Monday, February 12, 2007

Java, Objects and Static Types

I seem to be on a roll myth busting. This one is prompted by a comment by Peter Kriens, in response to my previous post on Java and component models. The sentences that drew my attention where "interestingly, the type information in the language allows us to provide quite a few guarantees." and "for large systems where you get legacy parts from all over the place there is something to say for type information ..."

Now it would be only fair to allow Peter to explain himself further and not to read to much into what he has said, but his words did bring to mind a common myth, namely that dynamic languages have no type information, and perform no type checking. Well they do!

I'm old enough to remember programming in C, with no stack trace and the dreaded "Segmentation fault - Core dump" Unix message on program failure. C allowed no type information at runtime. You could declare pointers of type (void *), which meant that they could point to anything you liked. You could cast to an assumed type and the language would not check for you - in the end you would try to access a segment of memory not allocated to you by the System and bang!

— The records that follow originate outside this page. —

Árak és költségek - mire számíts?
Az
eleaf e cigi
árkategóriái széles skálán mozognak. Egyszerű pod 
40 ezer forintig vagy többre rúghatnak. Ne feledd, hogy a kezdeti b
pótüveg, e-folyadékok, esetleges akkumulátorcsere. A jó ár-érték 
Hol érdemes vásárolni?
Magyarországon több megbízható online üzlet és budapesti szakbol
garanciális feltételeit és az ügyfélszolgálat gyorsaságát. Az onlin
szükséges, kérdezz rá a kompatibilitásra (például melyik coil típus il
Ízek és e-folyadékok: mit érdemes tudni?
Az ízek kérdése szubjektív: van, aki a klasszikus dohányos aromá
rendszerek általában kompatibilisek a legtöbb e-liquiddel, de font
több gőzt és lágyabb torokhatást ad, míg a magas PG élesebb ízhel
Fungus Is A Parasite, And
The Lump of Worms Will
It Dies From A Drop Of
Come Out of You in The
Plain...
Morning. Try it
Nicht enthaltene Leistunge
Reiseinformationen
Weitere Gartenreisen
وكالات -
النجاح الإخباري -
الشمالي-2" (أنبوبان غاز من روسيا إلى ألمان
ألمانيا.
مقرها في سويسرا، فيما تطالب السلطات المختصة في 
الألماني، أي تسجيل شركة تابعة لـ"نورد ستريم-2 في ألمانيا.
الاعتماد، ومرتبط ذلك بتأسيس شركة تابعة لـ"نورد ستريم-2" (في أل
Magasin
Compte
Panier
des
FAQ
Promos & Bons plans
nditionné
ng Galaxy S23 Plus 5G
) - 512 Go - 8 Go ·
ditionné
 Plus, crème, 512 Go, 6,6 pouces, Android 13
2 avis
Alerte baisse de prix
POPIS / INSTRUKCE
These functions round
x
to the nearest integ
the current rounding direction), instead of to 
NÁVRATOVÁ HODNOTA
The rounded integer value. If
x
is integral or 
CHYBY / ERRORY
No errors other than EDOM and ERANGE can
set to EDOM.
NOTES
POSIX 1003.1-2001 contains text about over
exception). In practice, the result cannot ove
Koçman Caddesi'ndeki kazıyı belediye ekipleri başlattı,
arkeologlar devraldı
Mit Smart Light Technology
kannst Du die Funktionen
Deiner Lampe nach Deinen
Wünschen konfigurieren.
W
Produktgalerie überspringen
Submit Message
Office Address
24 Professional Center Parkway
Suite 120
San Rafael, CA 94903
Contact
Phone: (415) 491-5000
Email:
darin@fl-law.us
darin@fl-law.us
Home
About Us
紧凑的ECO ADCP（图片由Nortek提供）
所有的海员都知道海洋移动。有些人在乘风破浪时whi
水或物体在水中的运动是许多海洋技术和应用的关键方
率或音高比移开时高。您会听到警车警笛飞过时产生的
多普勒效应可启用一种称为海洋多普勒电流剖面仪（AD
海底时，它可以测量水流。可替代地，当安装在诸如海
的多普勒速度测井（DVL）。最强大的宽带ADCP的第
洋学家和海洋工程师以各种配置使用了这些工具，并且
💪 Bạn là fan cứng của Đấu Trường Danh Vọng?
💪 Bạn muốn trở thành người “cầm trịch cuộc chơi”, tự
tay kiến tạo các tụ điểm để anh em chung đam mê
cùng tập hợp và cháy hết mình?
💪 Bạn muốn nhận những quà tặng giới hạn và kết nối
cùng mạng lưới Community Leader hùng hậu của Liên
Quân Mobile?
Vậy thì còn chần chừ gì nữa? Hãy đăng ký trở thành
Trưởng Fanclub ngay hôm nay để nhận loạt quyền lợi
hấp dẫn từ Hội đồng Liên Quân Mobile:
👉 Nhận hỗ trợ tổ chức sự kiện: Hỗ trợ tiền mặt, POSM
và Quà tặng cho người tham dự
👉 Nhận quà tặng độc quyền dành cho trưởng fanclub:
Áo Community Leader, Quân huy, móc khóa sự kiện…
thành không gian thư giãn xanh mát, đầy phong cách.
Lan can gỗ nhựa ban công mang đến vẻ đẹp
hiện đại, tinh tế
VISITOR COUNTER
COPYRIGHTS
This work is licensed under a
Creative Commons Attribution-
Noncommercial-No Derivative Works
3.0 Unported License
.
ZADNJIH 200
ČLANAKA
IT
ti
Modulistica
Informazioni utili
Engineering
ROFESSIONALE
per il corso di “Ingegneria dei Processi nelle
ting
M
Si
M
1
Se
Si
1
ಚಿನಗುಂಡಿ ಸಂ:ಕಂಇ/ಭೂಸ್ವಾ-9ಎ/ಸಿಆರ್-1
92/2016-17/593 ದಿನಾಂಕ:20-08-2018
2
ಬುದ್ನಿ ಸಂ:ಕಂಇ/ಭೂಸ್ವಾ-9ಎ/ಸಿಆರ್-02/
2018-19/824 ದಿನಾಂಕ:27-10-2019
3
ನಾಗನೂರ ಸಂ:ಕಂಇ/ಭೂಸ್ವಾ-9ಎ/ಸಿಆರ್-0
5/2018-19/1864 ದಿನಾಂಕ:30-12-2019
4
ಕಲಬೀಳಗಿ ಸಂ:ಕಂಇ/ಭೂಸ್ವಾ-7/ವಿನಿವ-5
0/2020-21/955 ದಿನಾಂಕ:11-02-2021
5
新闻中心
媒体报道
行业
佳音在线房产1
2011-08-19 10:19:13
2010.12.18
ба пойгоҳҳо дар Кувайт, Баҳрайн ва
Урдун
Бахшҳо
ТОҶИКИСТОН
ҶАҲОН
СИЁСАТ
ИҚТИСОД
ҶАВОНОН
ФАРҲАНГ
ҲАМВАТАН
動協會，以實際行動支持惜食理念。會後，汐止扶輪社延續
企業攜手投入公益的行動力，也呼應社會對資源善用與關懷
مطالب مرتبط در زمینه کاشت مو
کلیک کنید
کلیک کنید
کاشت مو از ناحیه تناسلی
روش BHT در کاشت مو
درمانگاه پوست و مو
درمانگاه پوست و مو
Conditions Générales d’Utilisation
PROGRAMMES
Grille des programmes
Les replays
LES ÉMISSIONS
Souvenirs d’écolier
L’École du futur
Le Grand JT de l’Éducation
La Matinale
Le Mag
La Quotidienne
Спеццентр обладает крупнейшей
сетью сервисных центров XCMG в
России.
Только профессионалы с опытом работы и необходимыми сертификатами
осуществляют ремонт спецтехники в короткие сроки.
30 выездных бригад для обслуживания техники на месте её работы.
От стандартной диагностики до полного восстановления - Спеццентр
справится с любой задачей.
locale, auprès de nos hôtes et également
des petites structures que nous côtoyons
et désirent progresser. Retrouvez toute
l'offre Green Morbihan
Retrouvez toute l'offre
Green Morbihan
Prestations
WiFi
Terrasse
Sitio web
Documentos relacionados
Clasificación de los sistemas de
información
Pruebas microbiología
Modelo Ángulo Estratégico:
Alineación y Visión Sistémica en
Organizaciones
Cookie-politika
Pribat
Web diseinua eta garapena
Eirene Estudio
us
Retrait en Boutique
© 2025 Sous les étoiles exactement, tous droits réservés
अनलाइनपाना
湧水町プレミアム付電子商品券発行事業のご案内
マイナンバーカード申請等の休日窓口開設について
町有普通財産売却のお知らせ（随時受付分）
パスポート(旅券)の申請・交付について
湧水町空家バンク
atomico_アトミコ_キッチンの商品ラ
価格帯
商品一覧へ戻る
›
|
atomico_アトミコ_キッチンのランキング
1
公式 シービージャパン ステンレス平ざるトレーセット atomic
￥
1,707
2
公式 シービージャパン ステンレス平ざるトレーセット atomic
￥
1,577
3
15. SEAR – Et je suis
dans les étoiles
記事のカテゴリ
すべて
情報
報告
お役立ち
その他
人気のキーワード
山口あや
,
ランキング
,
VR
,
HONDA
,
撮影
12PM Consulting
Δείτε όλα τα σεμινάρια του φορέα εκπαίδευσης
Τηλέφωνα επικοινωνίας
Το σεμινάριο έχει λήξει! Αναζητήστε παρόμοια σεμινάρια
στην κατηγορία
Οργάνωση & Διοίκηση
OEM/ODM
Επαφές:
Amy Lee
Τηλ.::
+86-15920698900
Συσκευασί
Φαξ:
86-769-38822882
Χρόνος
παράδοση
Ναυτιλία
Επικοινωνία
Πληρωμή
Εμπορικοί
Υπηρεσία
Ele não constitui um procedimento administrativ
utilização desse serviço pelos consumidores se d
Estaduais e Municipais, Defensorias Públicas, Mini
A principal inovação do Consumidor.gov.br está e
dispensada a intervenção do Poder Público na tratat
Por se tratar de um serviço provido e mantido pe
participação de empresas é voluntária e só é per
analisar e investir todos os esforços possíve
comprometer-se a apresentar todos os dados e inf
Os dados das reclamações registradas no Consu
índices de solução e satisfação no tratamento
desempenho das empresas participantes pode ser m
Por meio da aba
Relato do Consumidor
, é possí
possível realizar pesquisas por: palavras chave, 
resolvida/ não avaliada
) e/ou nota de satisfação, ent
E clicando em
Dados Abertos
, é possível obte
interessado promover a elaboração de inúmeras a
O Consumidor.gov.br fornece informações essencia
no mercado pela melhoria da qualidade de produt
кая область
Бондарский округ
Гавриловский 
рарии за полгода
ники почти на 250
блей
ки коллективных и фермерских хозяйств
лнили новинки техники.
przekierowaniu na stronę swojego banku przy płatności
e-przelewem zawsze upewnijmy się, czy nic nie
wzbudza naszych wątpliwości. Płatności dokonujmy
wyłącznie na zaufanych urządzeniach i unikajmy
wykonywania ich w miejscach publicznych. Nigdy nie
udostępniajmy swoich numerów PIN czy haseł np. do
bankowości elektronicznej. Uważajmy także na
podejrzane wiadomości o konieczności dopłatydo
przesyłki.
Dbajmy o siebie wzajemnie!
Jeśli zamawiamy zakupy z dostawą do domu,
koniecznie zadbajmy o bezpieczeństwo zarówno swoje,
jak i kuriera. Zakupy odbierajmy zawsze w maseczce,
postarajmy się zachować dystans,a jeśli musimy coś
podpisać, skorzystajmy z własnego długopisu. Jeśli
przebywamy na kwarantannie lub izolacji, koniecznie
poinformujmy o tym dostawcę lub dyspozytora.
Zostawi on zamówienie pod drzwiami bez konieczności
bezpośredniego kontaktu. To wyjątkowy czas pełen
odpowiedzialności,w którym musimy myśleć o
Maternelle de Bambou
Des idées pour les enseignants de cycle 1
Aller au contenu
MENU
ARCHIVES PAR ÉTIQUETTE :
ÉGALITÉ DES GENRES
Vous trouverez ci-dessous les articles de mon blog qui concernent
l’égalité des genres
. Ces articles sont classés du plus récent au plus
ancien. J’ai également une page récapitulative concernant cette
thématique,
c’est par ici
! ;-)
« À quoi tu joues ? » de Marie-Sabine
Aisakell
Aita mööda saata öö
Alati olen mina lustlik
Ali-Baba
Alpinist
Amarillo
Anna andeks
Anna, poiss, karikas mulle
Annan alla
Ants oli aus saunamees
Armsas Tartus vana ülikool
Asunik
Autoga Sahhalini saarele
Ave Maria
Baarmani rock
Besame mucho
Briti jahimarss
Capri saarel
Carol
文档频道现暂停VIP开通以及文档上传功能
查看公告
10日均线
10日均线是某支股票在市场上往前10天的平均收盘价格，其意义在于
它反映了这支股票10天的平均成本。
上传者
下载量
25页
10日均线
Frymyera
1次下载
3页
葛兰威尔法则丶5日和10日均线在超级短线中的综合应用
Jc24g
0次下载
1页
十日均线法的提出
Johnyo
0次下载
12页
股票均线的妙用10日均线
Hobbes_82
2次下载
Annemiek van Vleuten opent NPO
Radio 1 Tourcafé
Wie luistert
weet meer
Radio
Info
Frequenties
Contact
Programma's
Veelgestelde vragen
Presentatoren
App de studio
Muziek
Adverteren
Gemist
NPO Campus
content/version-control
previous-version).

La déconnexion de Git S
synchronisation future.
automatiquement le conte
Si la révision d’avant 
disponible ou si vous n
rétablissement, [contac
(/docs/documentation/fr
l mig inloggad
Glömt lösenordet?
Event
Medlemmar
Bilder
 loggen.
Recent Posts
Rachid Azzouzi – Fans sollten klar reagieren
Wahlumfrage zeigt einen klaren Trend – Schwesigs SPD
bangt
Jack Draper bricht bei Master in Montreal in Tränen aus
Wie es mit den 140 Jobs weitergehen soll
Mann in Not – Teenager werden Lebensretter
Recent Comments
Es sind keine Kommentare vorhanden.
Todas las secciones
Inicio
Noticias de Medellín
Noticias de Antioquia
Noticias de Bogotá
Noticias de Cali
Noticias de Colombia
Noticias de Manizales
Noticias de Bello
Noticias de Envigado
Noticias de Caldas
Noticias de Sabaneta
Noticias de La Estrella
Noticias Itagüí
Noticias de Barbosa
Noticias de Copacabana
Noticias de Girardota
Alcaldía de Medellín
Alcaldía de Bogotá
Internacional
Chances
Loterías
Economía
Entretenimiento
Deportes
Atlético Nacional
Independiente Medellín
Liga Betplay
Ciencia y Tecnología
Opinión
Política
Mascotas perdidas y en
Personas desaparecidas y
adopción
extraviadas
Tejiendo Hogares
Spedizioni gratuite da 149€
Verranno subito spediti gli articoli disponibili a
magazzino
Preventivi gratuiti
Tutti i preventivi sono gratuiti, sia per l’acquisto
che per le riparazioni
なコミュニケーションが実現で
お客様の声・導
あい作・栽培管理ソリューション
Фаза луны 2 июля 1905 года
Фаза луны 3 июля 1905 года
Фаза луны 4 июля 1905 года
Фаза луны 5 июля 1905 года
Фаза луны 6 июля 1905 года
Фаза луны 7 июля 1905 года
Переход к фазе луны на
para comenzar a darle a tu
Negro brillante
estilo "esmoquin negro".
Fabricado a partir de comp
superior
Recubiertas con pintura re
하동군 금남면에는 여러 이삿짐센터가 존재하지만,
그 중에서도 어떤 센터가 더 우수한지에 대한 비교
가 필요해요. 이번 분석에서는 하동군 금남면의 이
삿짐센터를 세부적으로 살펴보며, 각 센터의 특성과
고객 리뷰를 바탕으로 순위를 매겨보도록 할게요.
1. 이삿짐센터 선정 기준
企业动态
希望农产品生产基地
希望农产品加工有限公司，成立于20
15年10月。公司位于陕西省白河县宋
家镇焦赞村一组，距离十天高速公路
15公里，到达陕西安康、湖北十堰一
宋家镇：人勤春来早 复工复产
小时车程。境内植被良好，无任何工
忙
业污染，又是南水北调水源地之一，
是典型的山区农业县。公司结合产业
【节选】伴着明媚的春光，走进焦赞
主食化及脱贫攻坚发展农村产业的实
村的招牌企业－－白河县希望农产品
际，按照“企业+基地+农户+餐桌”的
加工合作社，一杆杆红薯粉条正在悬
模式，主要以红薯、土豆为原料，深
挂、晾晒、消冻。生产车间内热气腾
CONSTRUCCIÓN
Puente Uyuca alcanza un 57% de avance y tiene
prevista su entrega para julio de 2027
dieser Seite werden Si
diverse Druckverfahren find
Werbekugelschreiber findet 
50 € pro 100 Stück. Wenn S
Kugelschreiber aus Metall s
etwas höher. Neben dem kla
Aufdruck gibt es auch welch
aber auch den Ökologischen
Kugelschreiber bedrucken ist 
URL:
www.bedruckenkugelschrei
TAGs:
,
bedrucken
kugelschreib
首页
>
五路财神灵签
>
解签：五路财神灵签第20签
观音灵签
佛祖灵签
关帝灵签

Here is where my memory gets a bit hazy, but I believe things improved with C++. There was still void* pointers, but I believe C++ introduced a dynamic cast that did some checking at runtime.

So a long intro, but I wanted to get everyone on to the same page. So dynamic languages like Smalltalk do their type checking at runtime. If a type mismatch is detected, the program doesn't go bang like with C, but the language notifies you of the error and will even launch a debugger at the appropriate line of code. So Smalltalk is a strongly typed language, the difference between it and say C++ is that the type checking occurs at runtime not compile time (Smalltalk also gets rid of void* pointers, Java does likewise).

So what are the consequences of these differences?

* Well with Smalltalk, all type mismatch errors can only be detected by running your programming. So no coincidence then that test driven development and SUnit came from the Smalltalk community. With C++ the compiler at compile-time performs checks statically. So some believe that unit testing is less critical (I disagree).

* With Smalltalk, the overhead of dynamic message dispatch and the runtime checks makes the language inherently slow. With C++ there are few runtime checks, all function call indirection is removed at compile time and hard coded into a VTable. This allows for the use of an optimising static compiler, which inherently produces faster runtime code.

* Smalltalk is fully polymorphic at runtime. What this means is that objects can take many forms (implementations) at runtime. So any class of object that satisfies a caller’s request can be substituted in at runtime. This is known as late-binding, and has significant implications. C++ is only partially polymorphic at compile-time, common interfaces must share a common implementation (A common base class or abstract base class). At runtime object type is fixed (hard-coded), so no polymorphism.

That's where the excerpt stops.